Sou a Rafaela Silva, tenho vinte e um anos, no ano de 2018, ingressei na Universidade Federal de São Carlos – UFSCAR, para cursar Linguística, um curso até então desconhecido, mas que me deu diversas oportunidades, umas delas sendo a primeira mulher negra da minha família inserida em uma universidade pública. 

No primeiro ano de graduação fiz uma Iniciação Científica, voltado para análise da semiótica a respeito de quais foram as enunciações que o ex-juiz Sérgio Moro construiu de si para condenar o ex-presidente Lula, se essa justiça foi justa ou vingativa, conseguindo uma bolsa na CNPQ.

 Atualmente por meio da Linguística, estou inserida como estagiária em uma empresa chamada Langue, trabalho com comunicação efetiva, ou seja, como a empresa pode se comunicar de forma melhor e eficiente com seus clientes e colaboradores, também trabalhamos com traduções culturais. 

Com essa pesquisa quase finalizada e cada vez mais apaixonada pelo BTS, quero fazer uma outra iniciação científica e no fim transformá-lo no meu TCC, voltada pela Análise do Discurso associando a música k-pop em especial o BTS em lugares marginalizados. Por exemplo: “O fenômeno BTS tem alcançado todos os lugares, em especial lugares marginalizados no Brasil?” 

Digo isso, pois moro em uma das periferias da minha cidade, claro que estou em uma posição privilegiada, tendo acesso a internet e podendo acompanhar os meninos, mas minha realidade é muito diferente de muitas pessoas e mesmo assim, fui alcançada pelos meninos. Se por acaso esses lugares marginalizados não estão sendo alcançados o que nós b-armys poderíamos fazer para levarmos os meninos até esses lugares? Uma pergunta que ecoa na minha mente, entretanto não faço ideia por onde começar essa minha pesquisa. 

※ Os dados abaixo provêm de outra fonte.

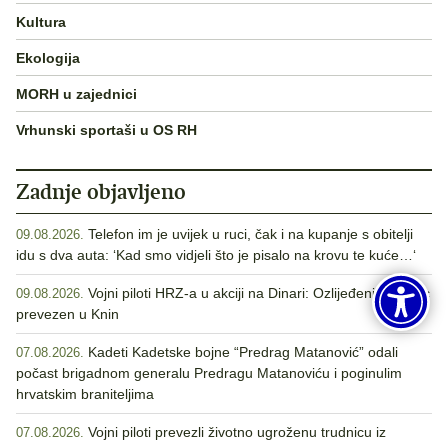
Kultura
Ekologija
MORH u zajednici
Vrhunski sportaši u OS RH
Zadnje objavljeno
Telefon im je uvijek u ruci, čak i na kupanje s obitelji
09.08.2026.
idu s dva auta: ‘Kad smo vidjeli što je pisalo na krovu te kuće…‘
Vojni piloti HRZ-a u akciji na Dinari: Ozlijeđeni Nijemac
09.08.2026.
prevezen u Knin
Kadeti Kadetske bojne “Predrag Matanović” odali
07.08.2026.
počast brigadnom generalu Predragu Matanoviću i poginulim
hrvatskim braniteljima
Vojni piloti prevezli životno ugroženu trudnicu iz
07.08.2026.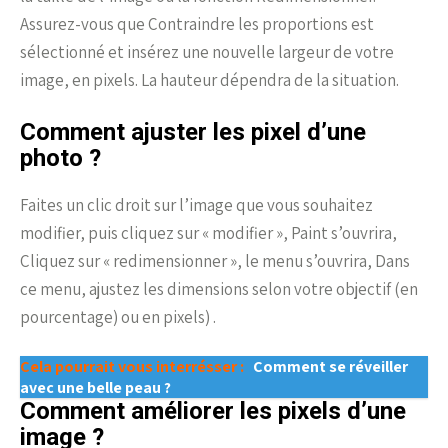
Assurez-vous que Contraindre les proportions est
sélectionné et insérez une nouvelle largeur de votre
image, en pixels. La hauteur dépendra de la situation.
Comment ajuster les pixel d’une
photo ?
Faites un clic droit sur l’image que vous souhaitez
modifier, puis cliquez sur « modifier », Paint s’ouvrira,
Cliquez sur « redimensionner », le menu s’ouvrira, Dans
ce menu, ajustez les dimensions selon votre objectif (en
pourcentage) ou en pixels) .
Cela pourrait vous interrésser :
Comment se réveiller
avec une belle peau ?
Comment améliorer les pixels d’une
image ?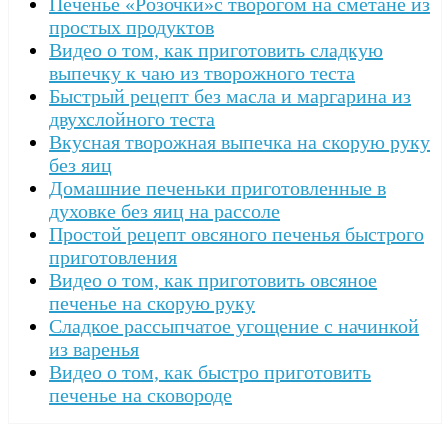
Печенье «Розочки»с творогом на сметане из
простых продуктов
Видео о том, как приготовить сладкую
выпечку к чаю из творожного теста
Быстрый рецепт без масла и маргарина из
двухслойного теста
Вкусная творожная выпечка на скорую руку
без яиц
Домашние печеньки приготовленные в
духовке без яиц на рассоле
Простой рецепт овсяного печенья быстрого
приготовления
Видео о том, как приготовить овсяное
печенье на скорую руку
Сладкое рассыпчатое угощение с начинкой
из варенья
Видео о том, как быстро приготовить
печенье на сковороде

No fandom, sou chamada por algumas pessoas de baby army, pois fazem menos de um ano que conheci esse mundo do k-pop em especial o BTS, a partir disso comecei a consumir mais a cultura Coreana e por mais louco que parece, foi a primeira vez que me encontrei não somente musicalmente falando, mas por desde de cedo sempre ser considerada “diferente” das pessoas ao meu redor. 

Assim como algumas pessoas, conheci o BTS em um momento bem complicado da minha vida, lembro-me que estava deitada na minha cama chorando, com celular em mãos, rolando o feed de vídeos no YouTube, apareceu para mim o discurso dos meninos discursando pela ONU. As palavras do Namjoon até hoje ecoam na minha mente, se hoje me amo, tenho mais compaixão comigo, busco os meus sonhos, foi por conta desses sete seres humanos.

Além de ser apaixonada por esses sete meninos, gosto muito de futebol, vulgo São Paulo FC, amo Jesus, rap e amo demais escrever fanfics, qualquer coisa que acontece na minha vida, automaticamente minha mente cria um plot para alguma história, consigo me expressar melhor escrevendo. Meu maior sonho mesmo é fazer das minhas fanfics livros impressos. Uma das frases que Yoongi disse e cada vez mais tenho convicção que é verdade é: “BTS e os armys estavam destinados um ao outro”, sou prova viva disso!